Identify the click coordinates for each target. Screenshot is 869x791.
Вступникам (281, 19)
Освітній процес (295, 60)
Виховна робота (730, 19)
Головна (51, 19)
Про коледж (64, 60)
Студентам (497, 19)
◆ ◆ ◆ ◆ ◆ ◆ ◆
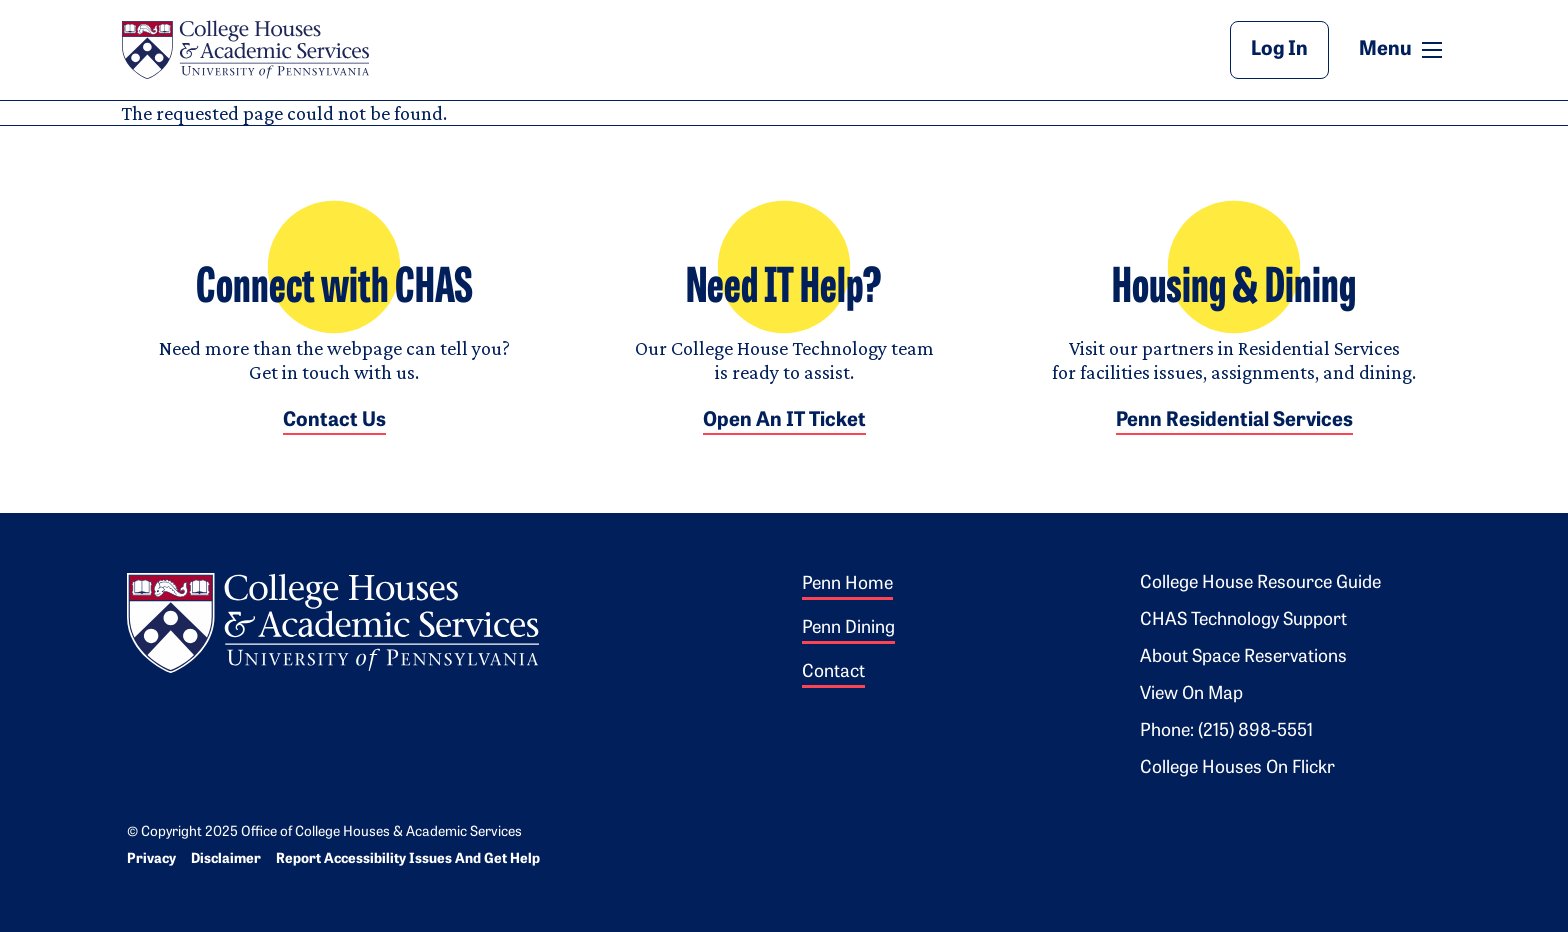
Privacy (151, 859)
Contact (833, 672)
◆ ◆ ◆ ◆ ◆ ◆ ◆
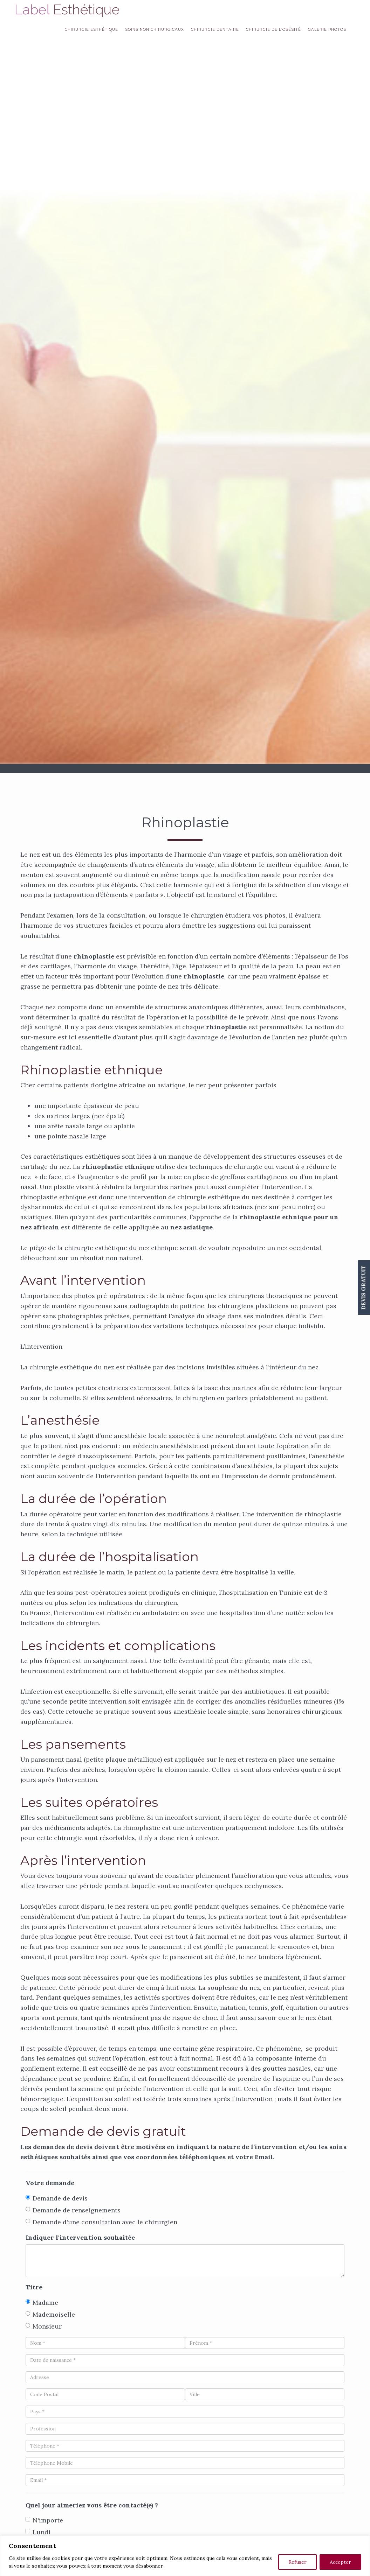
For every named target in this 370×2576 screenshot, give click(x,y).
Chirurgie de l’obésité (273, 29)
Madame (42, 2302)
◆ ◆ ◆ ◆ ◆ ◆ ◆
- **Description of the task**
Show a copy of each line from the data that includes the word "click".

- **Exercise result**
Identify the click coordinates for each target. Screenshot is 869x791.
For every named target in this 370×2576 screenshot, give click(x,y).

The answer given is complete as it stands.